┌──
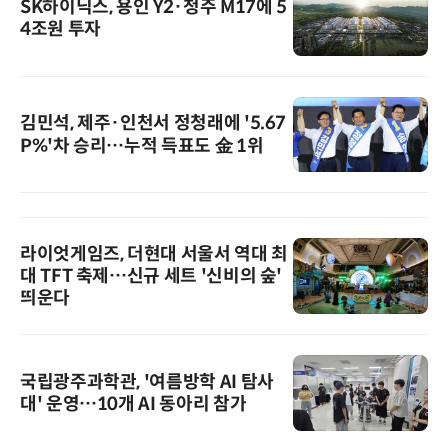
SK하이닉스, 용인 Y2·청주 M17에 5
4조원 투자
김민석, 제주·인천서 정청래에 '5.67
P%'차 승리…누적 득표도 金 1위
라이엇게임즈, 더현대 서울서 역대 최
대 TFT 축제…신규 세트 '신비의 숲'
띄운다
국립광주과학관, '여름방학 AI 탐사
대' 운영…10개 AI 동아리 참가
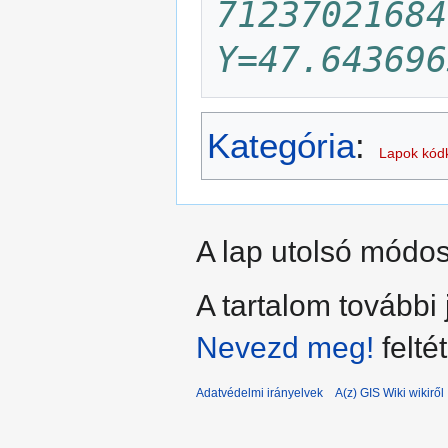
71237021684
Y=47.643696
Kategória
:
Lapok kódk
A lap utolsó módos
A tartalom további
Nevezd meg!
felté
Adatvédelmi irányelvek
A(z) GIS Wiki wikiről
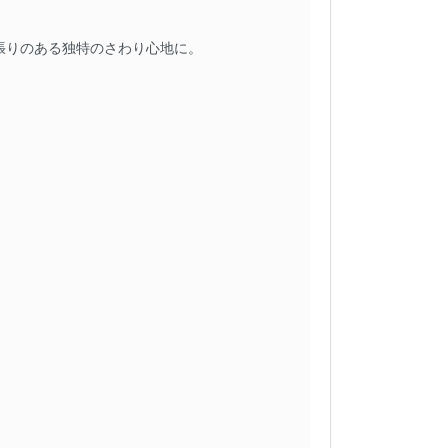
も張りのある独特のさわり心地に。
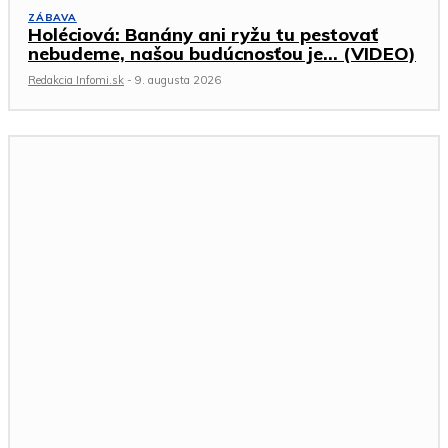
ZÁBAVA
Holéciová: Banány ani ryžu tu pestovať
nebudeme, našou budúcnosťou je… (VIDEO)
Redakcia Infomi.sk
-
9. augusta 2026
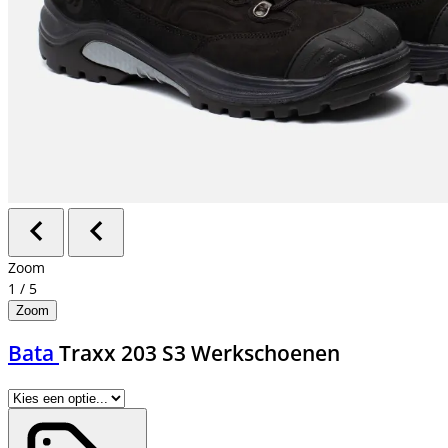
Zoom
1
/
5
Zoom
Bata
Traxx 203 S3 Werkschoenen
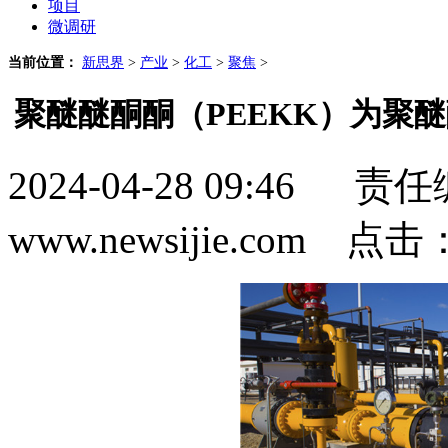
项目
微调研
当前位置：
新思界
>
产业
>
化工
>
聚焦
>
聚醚醚酮酮（PEEKK）为聚
2024-04-28 09:4
www.newsijie.com 点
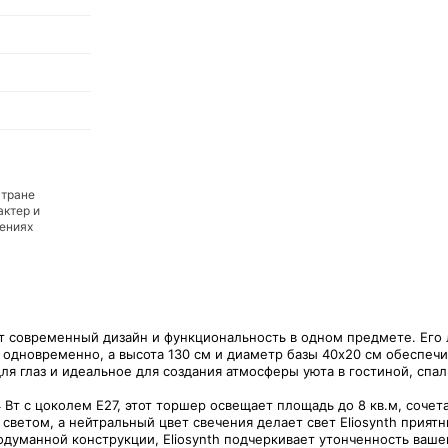
стране
актер и
дениях
нит современный дизайн и функциональность в одном предмете. Его
 одновременно, а высота 130 см и диаметр базы 40х20 см обеспечи
я глаз и идеальное для создания атмосферы уюта в гостиной, спал
 с цоколем Е27, этот торшер освещает площадь до 8 кв.м, сочет
светом, а нейтральный цвет свечения делает свет Eliosynth прия
думанной конструкции, Eliosynth подчеркивает утонченность ваше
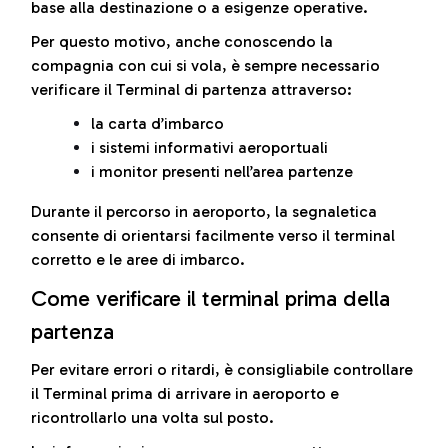
base alla destinazione o a esigenze operative.
Per questo motivo, anche conoscendo la
compagnia con cui si vola, è sempre necessario
verificare il Terminal di partenza attraverso:
la carta d’imbarco
i sistemi informativi aeroportuali
i monitor presenti nell’area partenze
Durante il percorso in aeroporto, la segnaletica
consente di orientarsi facilmente verso il terminal
corretto e le aree di imbarco.
Come verificare il terminal prima della
partenza
Per evitare errori o ritardi, è consigliabile controllare
il Terminal prima di arrivare in aeroporto e
ricontrollarlo una volta sul posto.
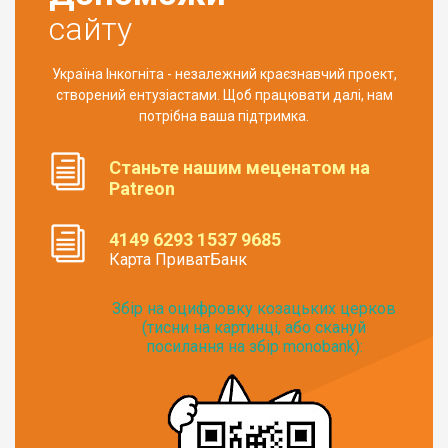
сайту
Україна Інкогніта - незалежний краєзнавчий проект,
створений ентузіастами. Щоб працювати далі, нам
потрібна ваша підтримка.
Станьте нашим меценатом на
Patreon
4149 6293 1537 9685
Карта ПриватБанк
Збір на оцифровку козацьких церков
(тисни на картинці, або скануй
посилання на збір monobank):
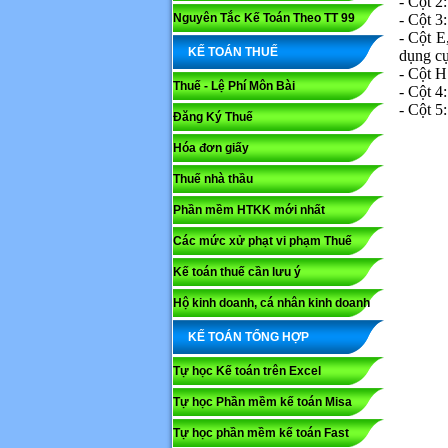
- Cột 2
Nguyên Tắc Kế Toán Theo TT 99
- Cột 3
- Cột E
KẾ TOÁN THUẾ
dụng cụ
- Cột H
Thuế - Lệ Phí Môn Bài
- Cột 4
- Cột 5
Đăng Ký Thuế
Hóa đơn giấy
Thuế nhà thầu
Phần mềm HTKK mới nhất
Các mức xử phạt vi phạm Thuế
Kế toán thuế cần lưu ý
Họ và tê
Hộ kinh doanh, cá nhân kinh doanh
KẾ TOÁN TỔNG HỢP
Nội dung
Tự học Kế toán trên Excel
Tự học Phần mềm kế toán Misa
Tự học phần mềm kế toán Fast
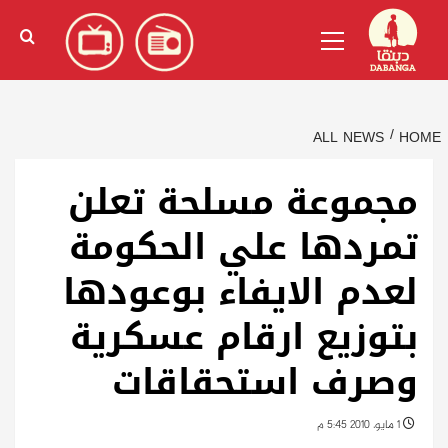
Ski
English
(
الإنجليزية
)
Primary
t
Menu
conten
ALL NEWS
HOME
مجموعة مسلحة تعلن
تمردها علي الحكومة
لعدم الايفاء بوعودها
بتوزيع ارقام عسكرية
وصرف استحقاقات
1 مايو، 2010 5:45 م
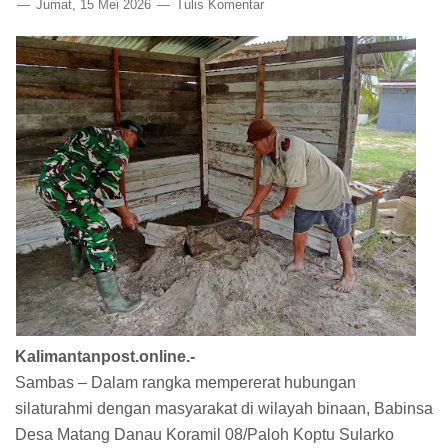
Jumat, 15 Mei 2026
Tulis Komentar
Kalimantanpost.online.-
Sambas – Dalam rangka mempererat hubungan
silaturahmi dengan masyarakat di wilayah binaan, Babinsa
Desa Matang Danau Koramil 08/Paloh Koptu Sularko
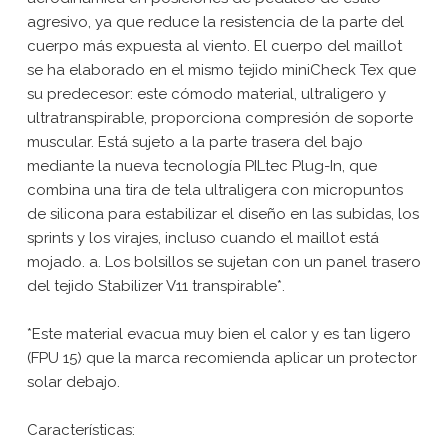
agresivo, ya que reduce la resistencia de la parte del
cuerpo más expuesta al viento. El cuerpo del maillot
se ha elaborado en el mismo tejido miniCheck Tex que
su predecesor: este cómodo material, ultraligero y
ultratranspirable, proporciona compresión de soporte
muscular. Está sujeto a la parte trasera del bajo
mediante la nueva tecnología PILtec Plug-In, que
combina una tira de tela ultraligera con micropuntos
de silicona para estabilizar el diseño en las subidas, los
sprints y los virajes, incluso cuando el maillot está
mojado. a. Los bolsillos se sujetan con un panel trasero
del tejido Stabilizer V11 transpirable*.
*Este material evacua muy bien el calor y es tan ligero
(FPU 15) que la marca recomienda aplicar un protector
solar debajo.
Características:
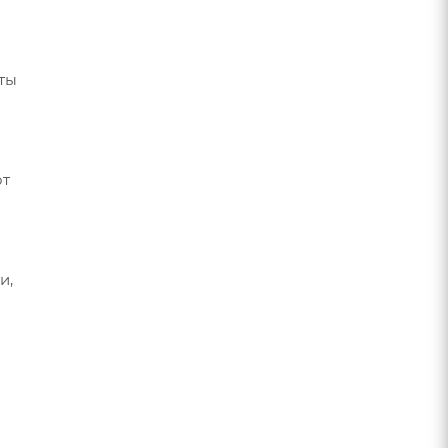
ты
от
и,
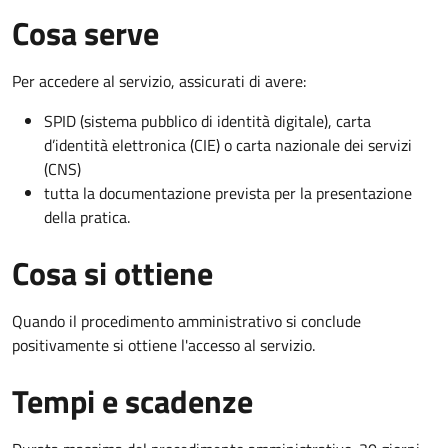
Cosa serve
Per accedere al servizio, assicurati di avere:
SPID (sistema pubblico di identità digitale), carta
d’identità elettronica (CIE) o carta nazionale dei servizi
(CNS)
tutta la documentazione prevista per la presentazione
della pratica.
Cosa si ottiene
Quando il procedimento amministrativo si conclude
positivamente si ottiene l'accesso al servizio.
Tempi e scadenze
└──
■ About this task ■
The answer should be the complete listing, set down exactly, without pictures.

■ Solution below ■
SK하이닉스, 용인 Y2·청주 M17에 5
4조원 투자
김민석, 제주·인천서 정청래에 '5.67
P%'차 승리…누적 득표도 金 1위
라이엇게임즈, 더현대 서울서 역대 최
대 TFT 축제…신규 세트 '신비의 숲'
띄운다
국립광주과학관, '여름방학 AI 탐사
대' 운영…10개 AI 동아리 참가
71237021684
Y=47.643696
Kategória
:
Lapok kódk
A lap utolsó módos
A tartalom további
Nevezd meg!
felté
Adatvédelmi irányelvek
A(z) GIS Wiki wikiről
も張りのある独特のさわり心地に。
ZÁBAVA
Holéciová: Banány ani ryžu tu pestovať
nebudeme, našou budúcnosťou je… (VIDEO)
Redakcia Infomi.sk
-
9. augusta 2026
Zoom
1
/
5
Zoom
Bata
Traxx 203 S3 Werkschoenen
项目
微调研
当前位置：
新思界
>
产业
>
化工
>
聚焦
>
聚醚醚酮酮（PEEKK）为聚
2024-04-28 09:4
www.newsijie.com 点
стране
актер и
дениях
нит современный дизайн и функциональность в одном предмете. Его
 одновременно, а высота 130 см и диаметр базы 40х20 см обеспечи
я глаз и идеальное для создания атмосферы уюта в гостиной, спал
 с цоколем Е27, этот торшер освещает площадь до 8 кв.м, сочет
светом, а нейтральный цвет свечения делает свет Eliosynth прия
думанной конструкции, Eliosynth подчеркивает утонченность ваше
base alla destinazione o a esigenze operative.
Per questo motivo, anche conoscendo la
compagnia con cui si vola, è sempre necessario
verificare il Terminal di partenza attraverso:
la carta d’imbarco
i sistemi informativi aeroportuali
i monitor presenti nell’area partenze
Durante il percorso in aeroporto, la segnaletica
consente di orientarsi facilmente verso il terminal
corretto e le aree di imbarco.
Come verificare il terminal prima della
partenza
Per evitare errori o ritardi, è consigliabile controllare
il Terminal prima di arrivare in aeroporto e
ricontrollarlo una volta sul posto.
сайту
Україна Інкогніта - незалежний краєзнавчий проект,
створений ентузіастами. Щоб працювати далі, нам
потрібна ваша підтримка.
Станьте нашим меценатом на
Patreon
4149 6293 1537 9685
Карта ПриватБанк
Збір на оцифровку козацьких церков
(тисни на картинці, або скануй
посилання на збір monobank):
- Cột 2
Nguyên Tắc Kế Toán Theo TT 99
- Cột 3
- Cột E
KẾ TOÁN THUẾ
dụng cụ
- Cột H
Thuế - Lệ Phí Môn Bài
- Cột 4
- Cột 5
Đăng Ký Thuế
Hóa đơn giấy
Thuế nhà thầu
Phần mềm HTKK mới nhất
Các mức xử phạt vi phạm Thuế
Kế toán thuế cần lưu ý
Họ và tê
Hộ kinh doanh, cá nhân kinh doanh
KẾ TOÁN TỔNG HỢP
Nội dung
Tự học Kế toán trên Excel
Tự học Phần mềm kế toán Misa
Tự học phần mềm kế toán Fast
Ski
English
(
الإنجليزية
)
Primary
t
Menu
conten
ALL NEWS
HOME
مجموعة مسلحة تعلن
تمردها علي الحكومة
لعدم الايفاء بوعودها
بتوزيع ارقام عسكرية
وصرف استحقاقات
1 مايو، 2010 5:45 م
Jumat, 15 Mei 2026
Tulis Komentar
Kalimantanpost.online.-
Sambas – Dalam rangka mempererat hubungan
silaturahmi dengan masyarakat di wilayah binaan, Babinsa
Desa Matang Danau Koramil 08/Paloh Koptu Sularko
agresivo, ya que reduce la resistencia de la parte del
cuerpo más expuesta al viento. El cuerpo del maillot
se ha elaborado en el mismo tejido miniCheck Tex que
su predecesor: este cómodo material, ultraligero y
ultratranspirable, proporciona compresión de soporte
muscular. Está sujeto a la parte trasera del bajo
mediante la nueva tecnología PILtec Plug-In, que
combina una tira de tela ultraligera con micropuntos
de silicona para estabilizar el diseño en las subidas, los
sprints y los virajes, incluso cuando el maillot está
mojado. a. Los bolsillos se sujetan con un panel trasero
del tejido Stabilizer V11 transpirable*.
*Este material evacua muy bien el calor y es tan ligero
(FPU 15) que la marca recomienda aplicar un protector
solar debajo.
Características:
ты
от
и,
Cosa serve
Per accedere al servizio, assicurati di avere:
SPID (sistema pubblico di identità digitale), carta
d’identità elettronica (CIE) o carta nazionale dei servizi
(CNS)
tutta la documentazione prevista per la presentazione
della pratica.
Cosa si ottiene
Quando il procedimento amministrativo si conclude
positivamente si ottiene l'accesso al servizio.
Tempi e scadenze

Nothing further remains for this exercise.